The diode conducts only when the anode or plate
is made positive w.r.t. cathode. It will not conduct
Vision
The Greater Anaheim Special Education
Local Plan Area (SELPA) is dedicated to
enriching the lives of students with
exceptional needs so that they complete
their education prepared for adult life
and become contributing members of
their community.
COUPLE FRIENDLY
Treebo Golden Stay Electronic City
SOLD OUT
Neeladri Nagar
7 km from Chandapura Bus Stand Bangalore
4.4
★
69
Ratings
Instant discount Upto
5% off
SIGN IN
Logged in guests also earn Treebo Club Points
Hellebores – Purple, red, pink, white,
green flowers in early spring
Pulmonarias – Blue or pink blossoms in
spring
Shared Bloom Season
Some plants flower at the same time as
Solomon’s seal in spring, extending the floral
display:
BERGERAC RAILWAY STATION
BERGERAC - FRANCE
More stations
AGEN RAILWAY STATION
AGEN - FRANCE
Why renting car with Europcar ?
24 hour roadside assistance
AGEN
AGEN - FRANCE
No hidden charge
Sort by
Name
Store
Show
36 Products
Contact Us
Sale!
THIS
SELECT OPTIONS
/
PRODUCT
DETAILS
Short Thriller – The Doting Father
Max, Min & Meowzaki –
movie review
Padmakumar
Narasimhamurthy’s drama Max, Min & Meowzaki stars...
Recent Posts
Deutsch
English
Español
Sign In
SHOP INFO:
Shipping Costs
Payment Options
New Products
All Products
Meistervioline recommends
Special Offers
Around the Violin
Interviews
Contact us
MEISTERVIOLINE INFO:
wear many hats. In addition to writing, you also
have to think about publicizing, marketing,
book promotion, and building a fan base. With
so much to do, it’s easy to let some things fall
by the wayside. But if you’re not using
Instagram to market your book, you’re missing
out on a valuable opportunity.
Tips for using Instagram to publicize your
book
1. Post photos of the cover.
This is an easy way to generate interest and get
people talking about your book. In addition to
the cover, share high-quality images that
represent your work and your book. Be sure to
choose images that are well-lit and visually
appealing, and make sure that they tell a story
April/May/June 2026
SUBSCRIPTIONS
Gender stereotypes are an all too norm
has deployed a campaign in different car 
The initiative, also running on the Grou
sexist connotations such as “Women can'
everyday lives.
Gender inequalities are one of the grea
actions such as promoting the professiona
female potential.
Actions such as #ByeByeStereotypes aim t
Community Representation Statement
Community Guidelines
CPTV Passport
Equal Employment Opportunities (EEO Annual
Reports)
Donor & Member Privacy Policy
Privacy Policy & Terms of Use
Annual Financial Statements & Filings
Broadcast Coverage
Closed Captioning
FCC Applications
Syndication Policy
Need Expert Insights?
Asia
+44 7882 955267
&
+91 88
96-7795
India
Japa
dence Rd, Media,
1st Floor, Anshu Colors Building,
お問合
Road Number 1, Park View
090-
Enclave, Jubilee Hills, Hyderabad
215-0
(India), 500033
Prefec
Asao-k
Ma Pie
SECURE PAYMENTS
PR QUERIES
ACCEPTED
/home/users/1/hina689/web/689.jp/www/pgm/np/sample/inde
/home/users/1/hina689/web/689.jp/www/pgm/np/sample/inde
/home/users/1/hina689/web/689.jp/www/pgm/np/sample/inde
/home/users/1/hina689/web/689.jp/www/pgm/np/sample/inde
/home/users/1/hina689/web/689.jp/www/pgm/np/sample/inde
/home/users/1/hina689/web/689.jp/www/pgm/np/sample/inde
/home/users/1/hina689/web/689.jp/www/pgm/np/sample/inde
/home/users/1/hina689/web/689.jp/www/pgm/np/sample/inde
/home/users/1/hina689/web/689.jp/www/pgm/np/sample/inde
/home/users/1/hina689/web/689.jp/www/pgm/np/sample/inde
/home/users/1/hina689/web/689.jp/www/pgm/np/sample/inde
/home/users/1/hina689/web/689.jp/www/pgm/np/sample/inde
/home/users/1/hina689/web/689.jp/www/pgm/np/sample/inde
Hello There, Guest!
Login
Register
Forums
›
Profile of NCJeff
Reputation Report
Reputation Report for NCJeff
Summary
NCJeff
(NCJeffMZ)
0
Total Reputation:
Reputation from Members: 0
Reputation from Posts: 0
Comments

• Work item: Number of lines above containing "BERGERAC": give it, with no other text.

• Written solution: 2